Ameriquest Mortgage Co. has agreed to settle a California class action lawsuit and is in talks with dozens of states over alleged abusive lending practices, the Los Angeles Times reported.
The company said Monday that it had agreed to pay up to $50 million to settle a class-action suit filed in the Superior Court of California in San Mateo County that alleges it scammed thousands of borrowers in four states, according to the LA Times article.
The subprime lender also said authorities in 25 states had inquired about its lending practices, including the accuracy of its appraisals and how loan terms are described in oral statements to borrowers, according to the publication. Ameriquest said it was in discussions with the state authorities and had "valid responses" to their concerns.
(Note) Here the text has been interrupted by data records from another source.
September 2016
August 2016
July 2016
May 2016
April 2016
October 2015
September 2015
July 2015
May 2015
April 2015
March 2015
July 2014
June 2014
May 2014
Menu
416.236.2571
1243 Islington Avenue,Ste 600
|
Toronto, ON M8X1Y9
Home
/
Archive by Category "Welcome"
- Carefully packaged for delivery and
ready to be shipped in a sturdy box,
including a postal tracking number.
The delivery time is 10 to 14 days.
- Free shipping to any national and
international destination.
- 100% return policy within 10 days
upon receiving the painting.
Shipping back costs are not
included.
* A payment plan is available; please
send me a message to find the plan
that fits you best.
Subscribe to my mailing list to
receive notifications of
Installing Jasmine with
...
The class-action lawsuit reportedly accuses the Orange, Calif.-based company of deceiving borrowers into closing and increasing loan costs at the closings. The class includes borrowers in California, Texas, Alabama and Alaska who closed from 1996 until early 2004. Some borrowers might qualify for five-figure refunds, according to the article.
Ameriquest has made an initial settlement offer and is scheduled to again meet with state authorities later this month. "In April we'll have a better sense of whether we settle or sue," a state government source reportedly told the publication.
Under terms of the proposed deal, Ameriquest would pay a minimum of $15 million, the Times said.
The proposed settlement will go before a judge June 24 for final approval, and if approved, individual borrowers could opt out of it to pursue individual lawsuits.
An attorney for Ameriquest said the company's offer to settle the case does not admit any liability, the Times reported.
Class members whose preliminary loan disclosures did not include a prepayment penalty could be entitled to a 50% refund of any prepayment penalties, the Times said. Ameriquest has identified 1,671 class members may fall into this category.
An Ameriquest spokesman reportedly told the Times that he anticipated there would be few refunds, as it had been determined that in nearly 70% of the loans, the annual percentage rate decreased between the time of the good-faith estimate and the closing.
Ameriquest's disclosures follow a Feb. 4 article by the Times accusing Ameriquest of running "boiler room" operations. The publication interviewed several Ameriquest loan agents who complained that pressure to close loans prompted some employees to forge documents, hide fees and push appraisers to inflate home values so that borrowers could qualify for mortgages.
Ameriquest initially revealed that it had been in talks with officials in 25 states in a Feb. 23 Securities Exchange Commission filing, which was a prospectus for RMBS investors.